Again, the reason why I think it’s incomparable is that when a human learns to do this, the damage is relatively limited. Even the best writer can only produce so many pages per day. But when a model learns to do it, the ability to apply it is effectively unlimited. The scale of the infraction is so exponentially more extreme, that I don’t think it’s reasonable to compare them.
Lastly, if I made it sound like that, I apologise, that was not my intention. I don’t think it’s the models fault, but the people who decided to (directly or indirectly by not vetting their input data) take somebody’s copyrighted work and train an LLM on it.
These are things you’re allowed to do with your copy of the book. But you are not allowed to, for example create a copy of it and give that to a friend, create a play or a movie out of it. You don’t own the story, you own a copy of it on a specific medium.
As to why it’s unethical, see my comment here.
I agree, the ownership is not absolute.
However, just as a person does not own the work of an author, the authors do not own words, grammar, sentences or even their own style. Similarly, they do not own the names of the characters in their books or the universe in which the plot is happening. They even do not “own” their own name.
So the only question remaining becomes whether is AI allowed to “read” a book. In the future authors might prohibit it, but hey, we’re just going to end up with a slightly more archaic-speaking GPT over time because it will not train on new releases. And that’s fine by me.
I think that in the end it should be a matter of licenseship (?). The author might give you the right to train a model on it, if you pay them for it. Just like you’d have get permission if you want to turn their work into a play or a show.
I don’t think the argument (not yours, but often seen in discussions like these) about “humans can be inspired by a work, so a computer should be allowed to be as well” holds any ground. For it would take a human much more time to make a style their own, as well as to recreate large amounts of it. For a ai model the same is a matter of minutes and seconds, respectively. So any comparison is moot, imho.
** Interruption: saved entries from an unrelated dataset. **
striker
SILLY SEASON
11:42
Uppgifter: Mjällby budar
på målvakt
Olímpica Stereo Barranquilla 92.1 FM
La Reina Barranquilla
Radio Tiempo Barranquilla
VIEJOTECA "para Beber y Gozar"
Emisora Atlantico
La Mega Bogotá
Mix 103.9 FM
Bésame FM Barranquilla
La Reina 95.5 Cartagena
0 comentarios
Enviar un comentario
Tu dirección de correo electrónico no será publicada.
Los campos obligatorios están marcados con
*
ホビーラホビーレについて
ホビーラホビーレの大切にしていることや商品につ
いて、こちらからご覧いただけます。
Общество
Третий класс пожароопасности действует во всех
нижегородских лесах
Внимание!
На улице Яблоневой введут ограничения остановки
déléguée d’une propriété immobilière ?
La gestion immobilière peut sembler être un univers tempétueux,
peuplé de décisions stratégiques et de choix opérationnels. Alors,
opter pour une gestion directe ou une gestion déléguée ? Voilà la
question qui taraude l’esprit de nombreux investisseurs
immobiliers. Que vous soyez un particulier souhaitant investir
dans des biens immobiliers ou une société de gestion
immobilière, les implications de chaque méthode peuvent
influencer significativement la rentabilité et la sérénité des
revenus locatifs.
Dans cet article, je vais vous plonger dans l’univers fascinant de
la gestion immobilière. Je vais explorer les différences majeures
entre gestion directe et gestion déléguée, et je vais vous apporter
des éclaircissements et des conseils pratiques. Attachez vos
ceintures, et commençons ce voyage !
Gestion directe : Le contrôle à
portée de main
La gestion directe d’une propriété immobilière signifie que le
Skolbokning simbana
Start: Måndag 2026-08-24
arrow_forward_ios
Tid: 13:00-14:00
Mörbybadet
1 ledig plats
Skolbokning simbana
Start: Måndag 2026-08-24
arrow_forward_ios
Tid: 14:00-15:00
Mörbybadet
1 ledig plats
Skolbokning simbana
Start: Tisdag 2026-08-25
But the thing is, it’s not similar to turning their work into a play or a TV show. You aren’t replicating their story at all, they put words in a logical order and you are using that to teach the AI what the next word logically could be.
As for humans taking much more time to properly mimic style, of course that’s true (assuming untrained). But an AI requires far more memory and data to do that. A human can replicate a style with just examples of that style given time. An AI needs to scrape basically the entire internet (and label it, which takes quite some time) to be able to do so. They may need different things but it’s ridiculous to say that they’re completely incomparable. Besides, you make it sound like AI is it’s own entity that wasn’t created, trained, and used by humans in the first place.
It’s not the same as turning it into a play, but it’s doing something with it beyond its intended purpose, specifically with the intention to produce derivatives of it at an enormous scale.
Whether or not a computer needs more or less of it than a human is not a factor, in my opinion. Actually, the fact that more input is required than for a human only makes it worse, since more of the creators work has to be used without their permission.
Again, the reason why I think it’s incomparable is that when a human learns to do this, the damage is relatively limited. Even the best writer can only produce so many pages per day. But when a model learns to do it, the ability to apply it is effectively unlimited. The scale of the infraction is so exponentially more extreme, that I don’t think it’s reasonable to compare them.
Lastly, if I made it sound like that, I apologise, that was not my intention. I don’t think it’s the models fault, but the people who decided to (directly or indirectly by not vetting their input data) take somebody’s copyrighted work and train an LLM on it.